**Records for this task**
☆ ☆ ☆ ☆ ☆ ☆ ☆
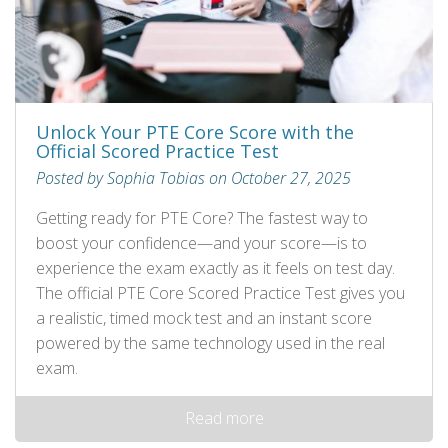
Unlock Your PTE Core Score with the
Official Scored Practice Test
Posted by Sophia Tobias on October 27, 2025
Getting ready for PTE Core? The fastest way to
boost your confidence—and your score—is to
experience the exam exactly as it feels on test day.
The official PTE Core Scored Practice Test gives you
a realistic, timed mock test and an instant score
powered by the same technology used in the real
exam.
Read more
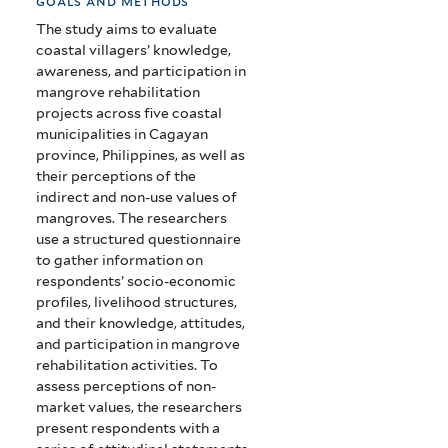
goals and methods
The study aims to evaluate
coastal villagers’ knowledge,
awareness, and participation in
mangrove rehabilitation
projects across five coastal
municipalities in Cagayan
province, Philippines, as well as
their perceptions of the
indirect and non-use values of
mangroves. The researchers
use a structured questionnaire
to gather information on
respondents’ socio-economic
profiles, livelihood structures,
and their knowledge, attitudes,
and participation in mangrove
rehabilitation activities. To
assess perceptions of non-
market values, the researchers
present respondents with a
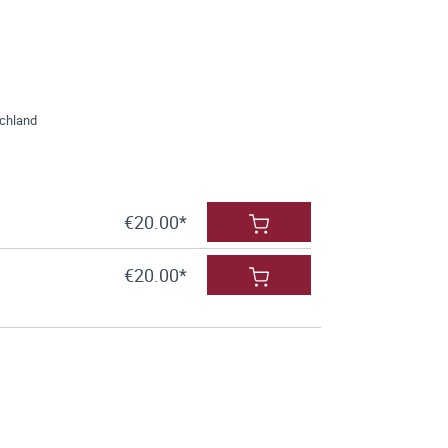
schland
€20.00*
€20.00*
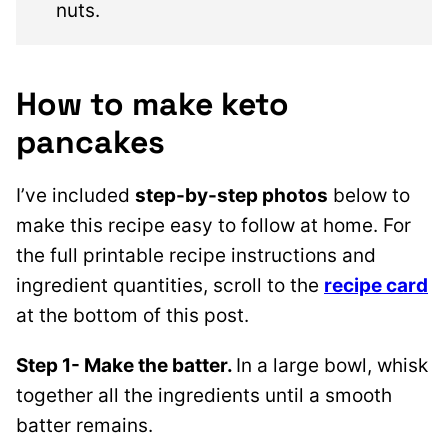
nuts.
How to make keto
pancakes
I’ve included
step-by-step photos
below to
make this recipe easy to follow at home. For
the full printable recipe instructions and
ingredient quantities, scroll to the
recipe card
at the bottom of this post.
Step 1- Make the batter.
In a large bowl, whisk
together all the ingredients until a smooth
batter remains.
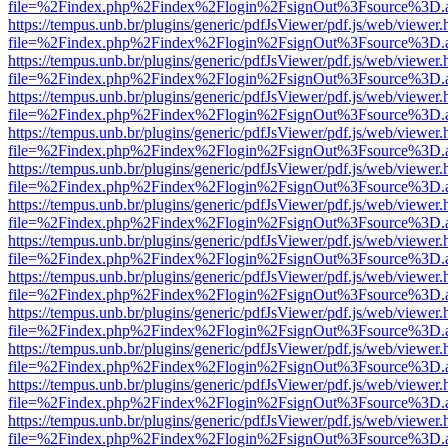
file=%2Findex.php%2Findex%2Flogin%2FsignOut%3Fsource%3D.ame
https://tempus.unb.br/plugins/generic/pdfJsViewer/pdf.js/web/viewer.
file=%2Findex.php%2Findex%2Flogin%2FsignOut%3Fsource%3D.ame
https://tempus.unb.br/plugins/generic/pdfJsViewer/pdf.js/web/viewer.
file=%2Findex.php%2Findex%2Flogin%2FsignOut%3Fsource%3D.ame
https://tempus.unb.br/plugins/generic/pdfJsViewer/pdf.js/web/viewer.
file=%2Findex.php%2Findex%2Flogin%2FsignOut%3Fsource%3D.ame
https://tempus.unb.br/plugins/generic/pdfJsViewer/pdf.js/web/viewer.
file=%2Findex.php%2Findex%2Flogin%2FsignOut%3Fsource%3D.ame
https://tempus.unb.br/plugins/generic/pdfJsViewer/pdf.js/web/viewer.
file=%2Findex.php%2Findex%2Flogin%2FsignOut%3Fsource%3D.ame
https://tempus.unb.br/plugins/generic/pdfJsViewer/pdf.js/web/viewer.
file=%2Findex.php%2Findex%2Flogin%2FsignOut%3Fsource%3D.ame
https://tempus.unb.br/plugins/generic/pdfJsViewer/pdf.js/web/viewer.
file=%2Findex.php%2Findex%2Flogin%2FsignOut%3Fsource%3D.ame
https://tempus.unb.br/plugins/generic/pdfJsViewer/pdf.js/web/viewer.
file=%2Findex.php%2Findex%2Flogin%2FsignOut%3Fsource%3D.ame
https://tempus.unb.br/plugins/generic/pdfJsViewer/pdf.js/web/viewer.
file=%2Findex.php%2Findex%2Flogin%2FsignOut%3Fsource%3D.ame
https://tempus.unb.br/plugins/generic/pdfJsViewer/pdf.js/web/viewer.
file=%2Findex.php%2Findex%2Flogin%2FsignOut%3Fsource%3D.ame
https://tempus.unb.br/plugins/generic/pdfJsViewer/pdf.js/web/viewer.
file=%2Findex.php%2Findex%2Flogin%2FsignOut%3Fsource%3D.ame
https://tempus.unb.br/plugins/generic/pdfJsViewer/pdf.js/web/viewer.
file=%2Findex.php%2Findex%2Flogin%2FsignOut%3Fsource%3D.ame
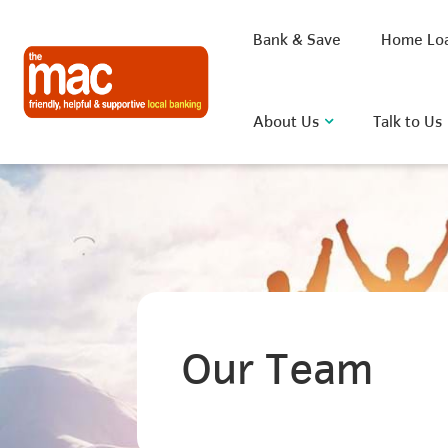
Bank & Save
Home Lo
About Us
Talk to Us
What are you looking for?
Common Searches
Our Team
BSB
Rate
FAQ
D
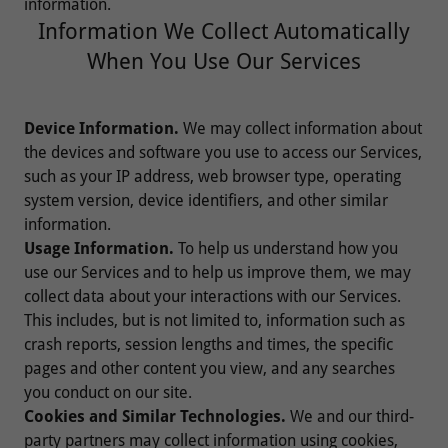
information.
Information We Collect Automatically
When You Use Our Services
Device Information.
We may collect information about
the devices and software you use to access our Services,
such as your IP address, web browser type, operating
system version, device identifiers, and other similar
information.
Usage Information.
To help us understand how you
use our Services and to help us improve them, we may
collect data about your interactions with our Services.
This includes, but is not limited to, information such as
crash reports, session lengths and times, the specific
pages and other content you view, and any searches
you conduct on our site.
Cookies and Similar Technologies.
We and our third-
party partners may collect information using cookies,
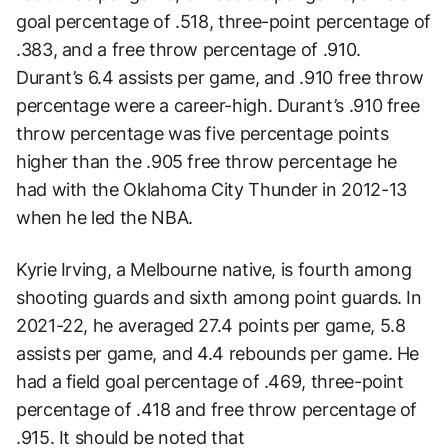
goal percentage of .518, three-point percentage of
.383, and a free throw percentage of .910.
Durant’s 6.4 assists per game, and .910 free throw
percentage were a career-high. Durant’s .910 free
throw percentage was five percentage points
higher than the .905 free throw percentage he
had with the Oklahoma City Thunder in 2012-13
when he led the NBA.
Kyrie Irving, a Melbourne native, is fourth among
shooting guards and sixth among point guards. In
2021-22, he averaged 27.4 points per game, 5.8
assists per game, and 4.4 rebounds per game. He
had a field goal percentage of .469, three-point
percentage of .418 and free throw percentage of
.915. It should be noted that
☆ ☆ ☆ ☆ ☆ ☆ ☆
**About this exercise**
Using the entries above, repeat exactly the lines from the one with "The official PTE" to the one with "the full printable recipe instructions and", both included, and leave the pictures behind.

**Task response**
The official PTE Core Scored Practice Test gives you
a realistic, timed mock test and an instant score
powered by the same technology used in the real
exam.
Read more
goals and methods
The study aims to evaluate
coastal villagers’ knowledge,
awareness, and participation in
mangrove rehabilitation
projects across five coastal
municipalities in Cagayan
province, Philippines, as well as
their perceptions of the
indirect and non-use values of
mangroves. The researchers
use a structured questionnaire
to gather information on
respondents’ socio-economic
profiles, livelihood structures,
and their knowledge, attitudes,
and participation in mangrove
rehabilitation activities. To
assess perceptions of non-
market values, the researchers
present respondents with a
schland
€20.00*
€20.00*
nuts.
How to make keto
pancakes
I’ve included
step-by-step photos
below to
make this recipe easy to follow at home. For
the full printable recipe instructions and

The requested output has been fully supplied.